Госпожа Хомлоди хорошо знала Коперецкого, она начала с ним спорить, дразнить его, высмеивать за пристрастие к Бубенику, уверенная, что раззадорит его и вызовет на героическую жертву.
— Что? Вы его ни во что не цените? А я ваши планы ни во что не ставлю. Гроша ломаного за них не дам! Но вот если Бубеник возьмется, это совсем другое дело, на Бубеника я и небольшой суммы не пожалею.
Таким образом, они и денег приобрели немного, и Бубеника, которого Фери в тот же день обменял на Пимпоши и посвятил в план.
Бубеник слушал очень внимательно, почесывал то правое, то левое ухо; план ему не нравился.
— Это настоящий механизм, в нем и винтов много, и колес, и пружин, — что-то одно заест, и всему конец. Но мы сделаем все.

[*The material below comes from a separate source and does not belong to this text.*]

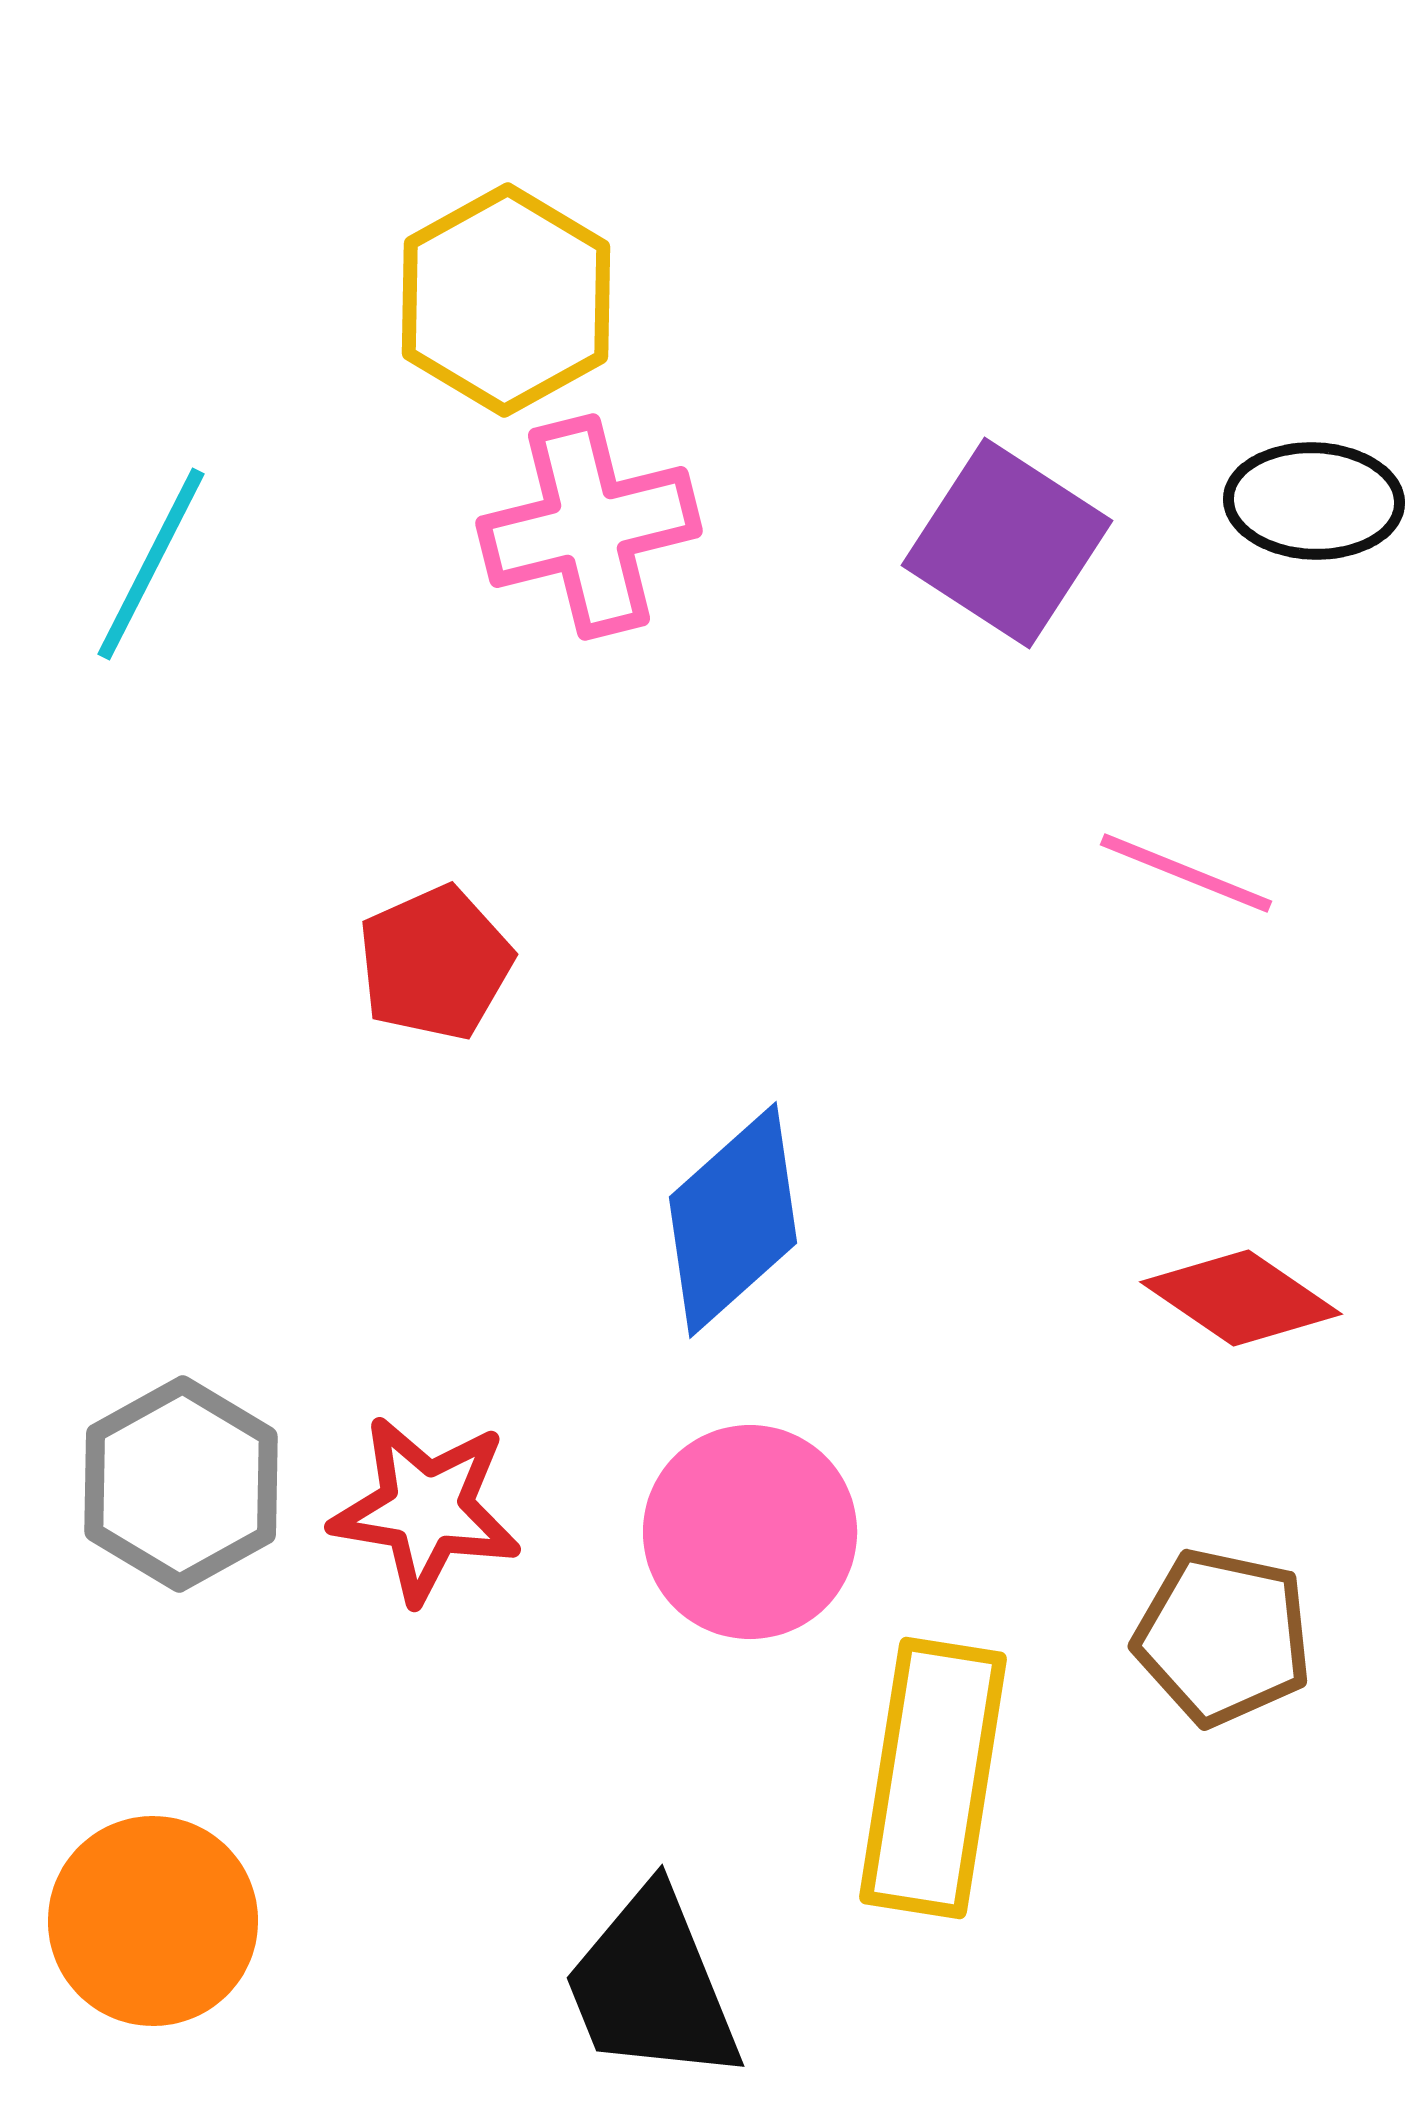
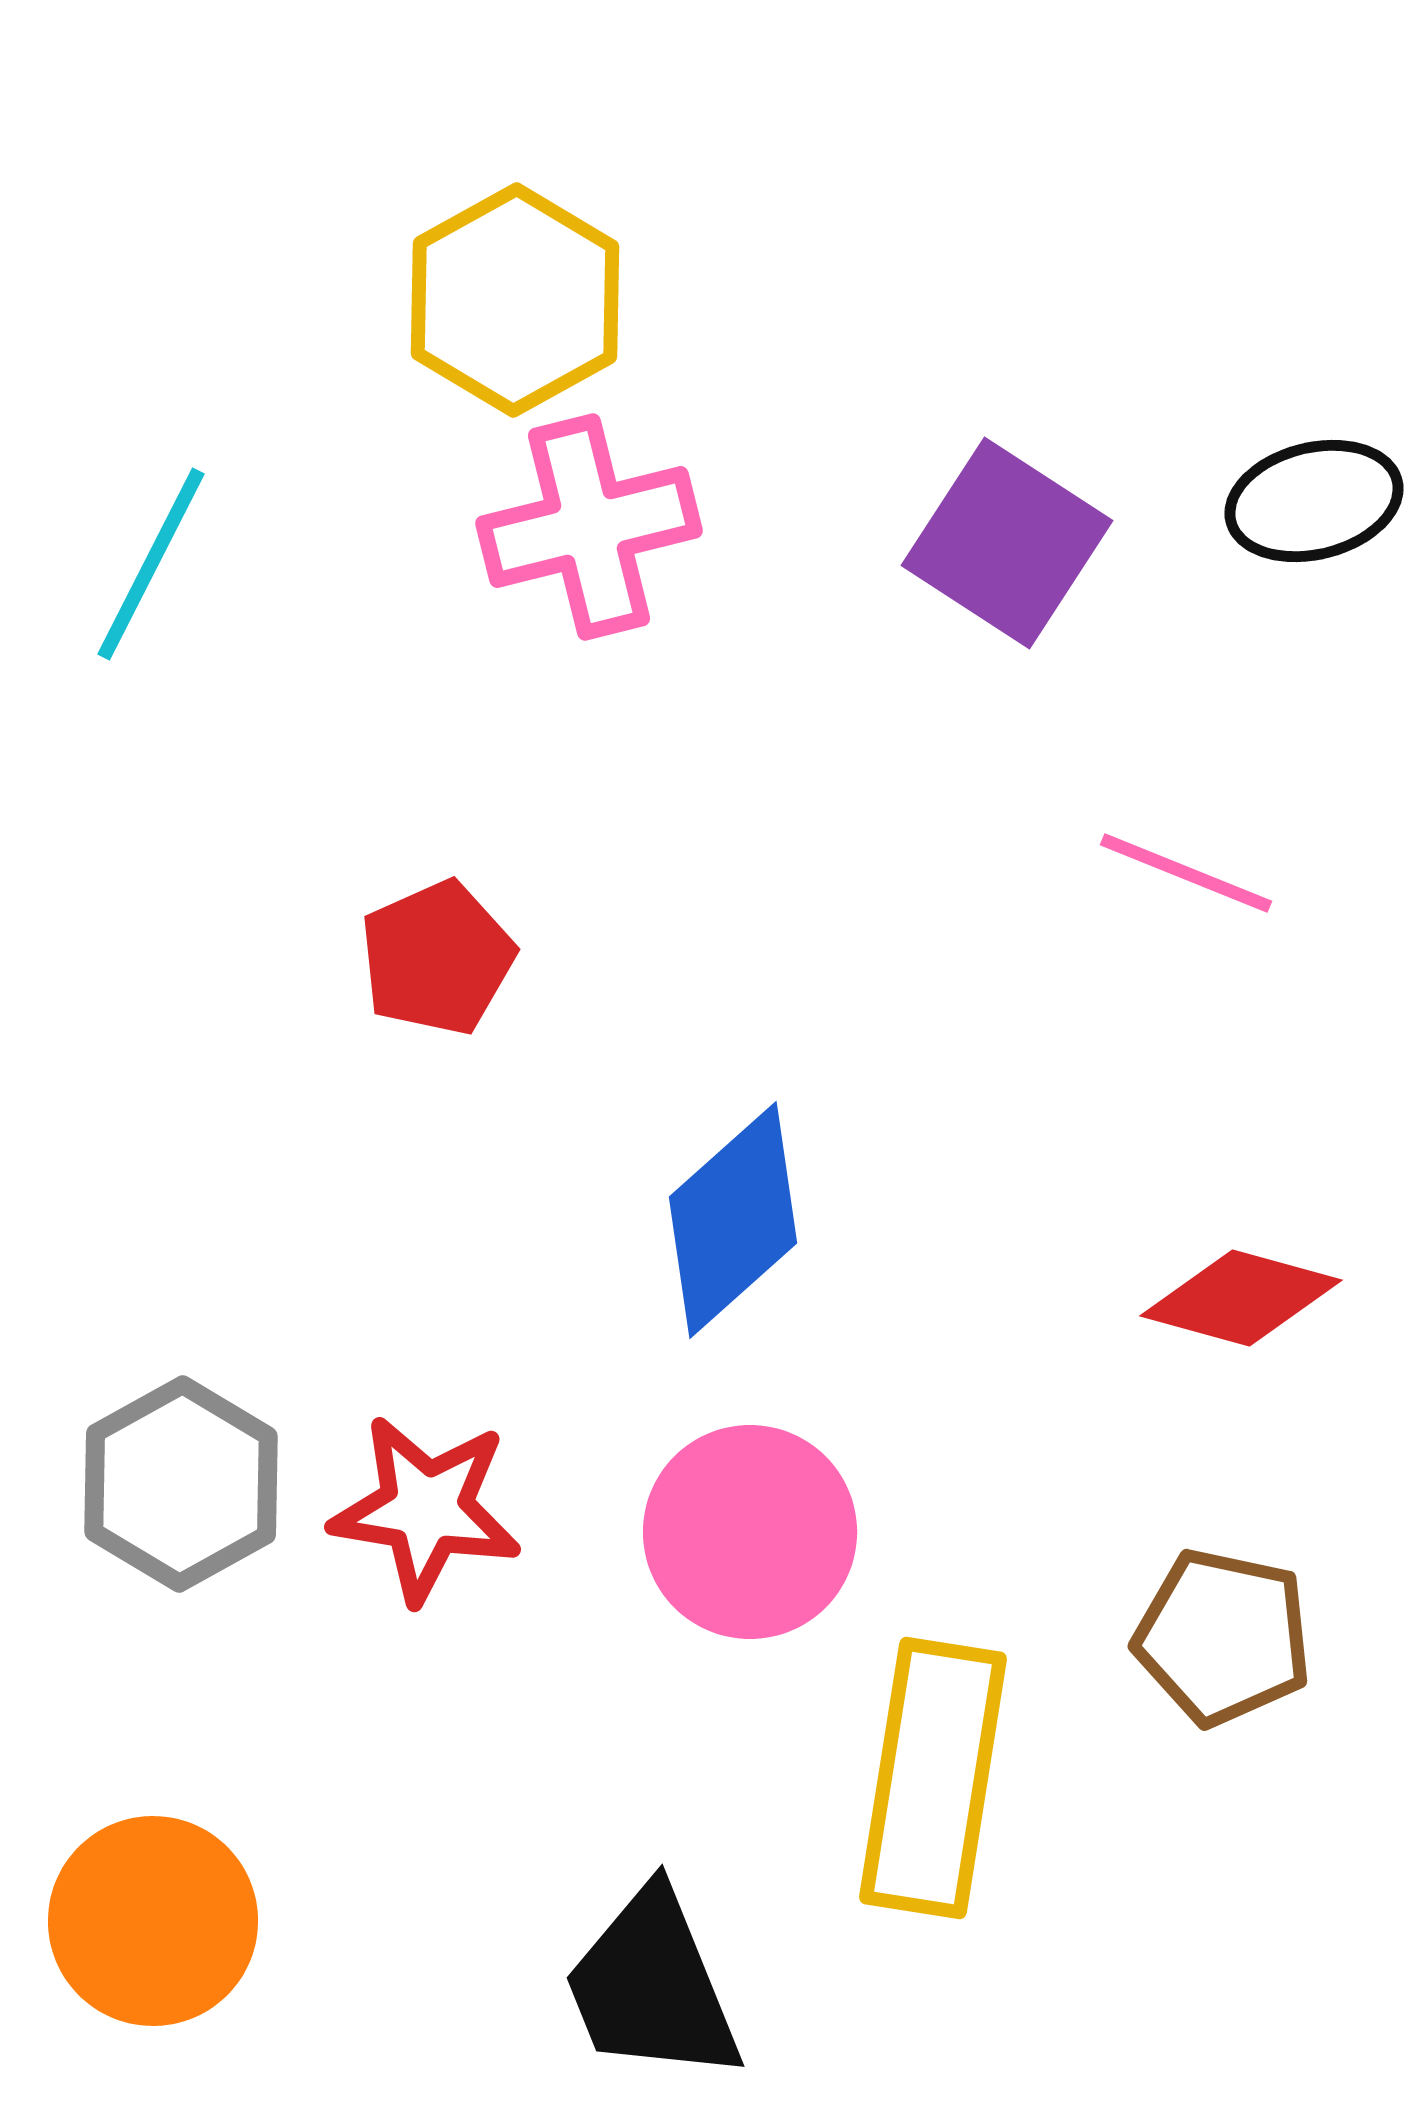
yellow hexagon: moved 9 px right
black ellipse: rotated 16 degrees counterclockwise
red pentagon: moved 2 px right, 5 px up
red diamond: rotated 19 degrees counterclockwise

Он и в самом деле был сильно разветвлен — план, который предполагалось осуществить двадцатого декабря. В этот день был страшный холод, Малинка, вставший рано утром, увидел, что окна замерзли. За завтраком губернаторша с тревогой сказала:
— Боюсь, за ночь Дик замерз так, что все пойдет прахом.
— Этого не стоит бояться, — заметил Малинка. — Не мог он так замерзнуть, чтобы лед коляску выдержал. Впрочем, я по дороге взгляну. Не нервничайте.